# Aim of the exercise
Report every line below that has the string "シャニマス" in it.

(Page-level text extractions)
[Start of section]

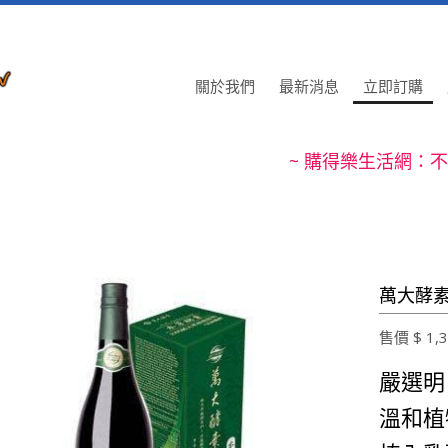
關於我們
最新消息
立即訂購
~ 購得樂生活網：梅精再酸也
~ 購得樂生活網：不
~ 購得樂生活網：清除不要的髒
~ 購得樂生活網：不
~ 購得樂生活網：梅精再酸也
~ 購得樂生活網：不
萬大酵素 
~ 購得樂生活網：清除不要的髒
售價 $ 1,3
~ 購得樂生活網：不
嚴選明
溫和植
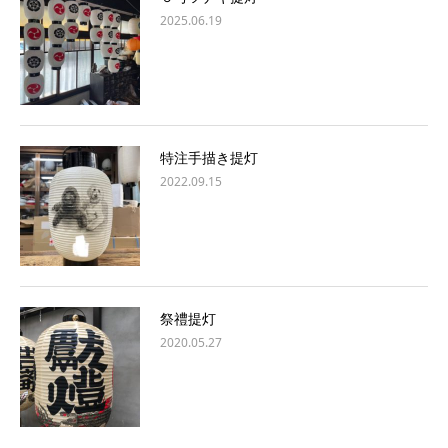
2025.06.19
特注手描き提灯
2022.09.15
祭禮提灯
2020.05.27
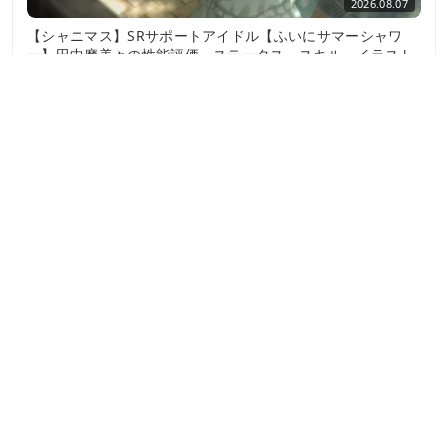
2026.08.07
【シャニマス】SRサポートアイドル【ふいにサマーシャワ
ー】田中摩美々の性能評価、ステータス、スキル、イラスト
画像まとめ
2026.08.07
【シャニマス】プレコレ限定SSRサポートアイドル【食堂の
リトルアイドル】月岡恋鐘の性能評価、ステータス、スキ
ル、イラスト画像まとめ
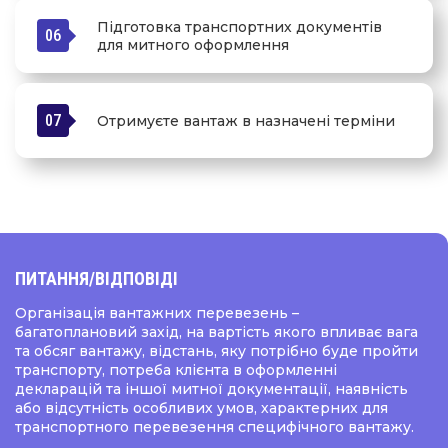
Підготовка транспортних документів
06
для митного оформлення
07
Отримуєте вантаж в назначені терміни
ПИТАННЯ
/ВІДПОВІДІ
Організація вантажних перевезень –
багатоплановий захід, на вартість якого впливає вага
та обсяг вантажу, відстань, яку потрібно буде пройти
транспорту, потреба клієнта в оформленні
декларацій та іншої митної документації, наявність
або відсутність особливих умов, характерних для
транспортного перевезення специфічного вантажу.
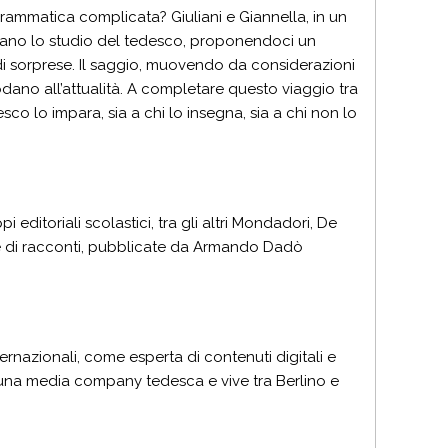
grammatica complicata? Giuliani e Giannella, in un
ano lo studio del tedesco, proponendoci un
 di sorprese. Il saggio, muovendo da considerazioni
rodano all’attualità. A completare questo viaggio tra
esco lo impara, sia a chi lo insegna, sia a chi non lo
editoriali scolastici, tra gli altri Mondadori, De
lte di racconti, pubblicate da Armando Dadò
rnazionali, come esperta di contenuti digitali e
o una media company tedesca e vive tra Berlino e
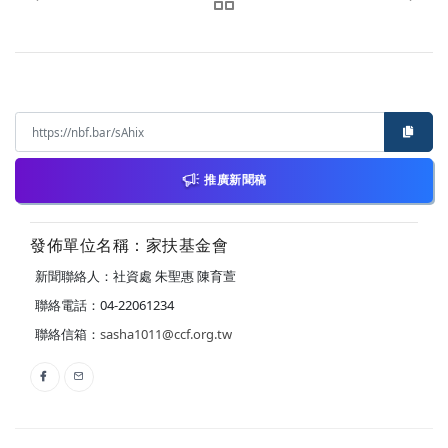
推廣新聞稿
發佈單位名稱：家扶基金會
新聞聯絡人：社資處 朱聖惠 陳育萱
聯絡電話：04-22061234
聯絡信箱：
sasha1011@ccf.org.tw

[End of section]
[Start of section]

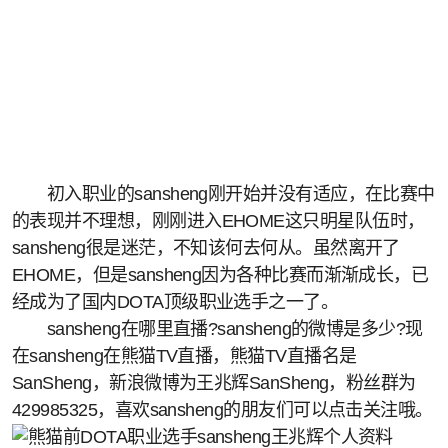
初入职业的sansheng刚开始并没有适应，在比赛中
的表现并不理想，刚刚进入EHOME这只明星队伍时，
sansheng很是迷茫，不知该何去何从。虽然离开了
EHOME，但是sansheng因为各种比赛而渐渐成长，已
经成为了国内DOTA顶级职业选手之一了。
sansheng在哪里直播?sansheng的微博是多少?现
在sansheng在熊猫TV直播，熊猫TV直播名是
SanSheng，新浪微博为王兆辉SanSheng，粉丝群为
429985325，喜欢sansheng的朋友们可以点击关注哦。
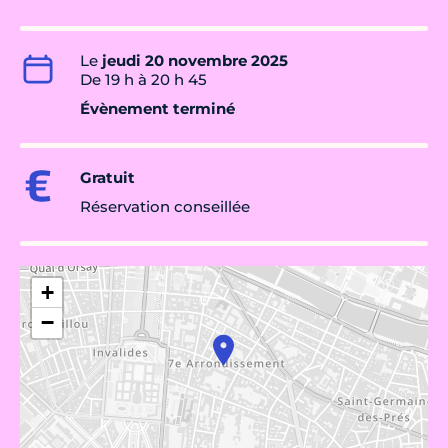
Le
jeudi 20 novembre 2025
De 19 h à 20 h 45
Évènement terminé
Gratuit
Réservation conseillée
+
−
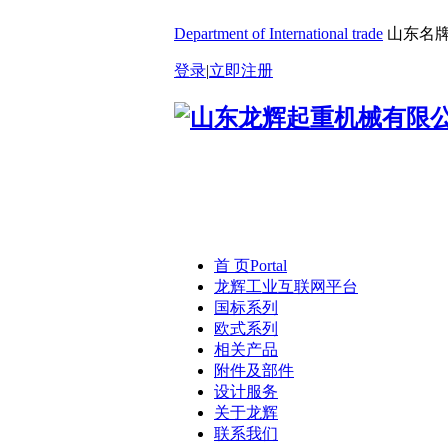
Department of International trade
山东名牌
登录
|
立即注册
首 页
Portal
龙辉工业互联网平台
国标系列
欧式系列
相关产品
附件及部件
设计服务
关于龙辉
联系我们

[End of section]
[Start of section]

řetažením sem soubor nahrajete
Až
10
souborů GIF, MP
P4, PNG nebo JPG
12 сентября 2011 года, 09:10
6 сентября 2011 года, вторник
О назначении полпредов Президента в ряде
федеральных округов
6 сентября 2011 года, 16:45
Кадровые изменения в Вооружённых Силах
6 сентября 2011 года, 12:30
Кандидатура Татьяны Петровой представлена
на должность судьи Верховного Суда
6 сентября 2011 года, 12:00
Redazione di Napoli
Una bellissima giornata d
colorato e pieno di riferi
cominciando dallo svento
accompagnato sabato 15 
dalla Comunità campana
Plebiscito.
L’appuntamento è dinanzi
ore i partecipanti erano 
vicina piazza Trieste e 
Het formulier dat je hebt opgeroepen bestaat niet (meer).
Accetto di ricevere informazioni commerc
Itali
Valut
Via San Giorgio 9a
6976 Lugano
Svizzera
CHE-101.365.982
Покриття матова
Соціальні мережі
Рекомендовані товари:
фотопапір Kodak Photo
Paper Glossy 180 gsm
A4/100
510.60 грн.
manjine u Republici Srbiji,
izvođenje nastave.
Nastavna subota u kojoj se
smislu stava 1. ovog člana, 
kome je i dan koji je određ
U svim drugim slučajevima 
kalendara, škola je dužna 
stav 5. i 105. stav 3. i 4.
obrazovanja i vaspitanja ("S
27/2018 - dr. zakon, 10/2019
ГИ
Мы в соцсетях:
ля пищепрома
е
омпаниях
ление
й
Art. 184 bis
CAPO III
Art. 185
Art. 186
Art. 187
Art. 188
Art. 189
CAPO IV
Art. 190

[End of section]

# Exercise response
【シャニマス】SRサポートアイドル【ふいにサマーシャワ
【シャニマス】プレコレ限定SSRサポートアイドル【食堂の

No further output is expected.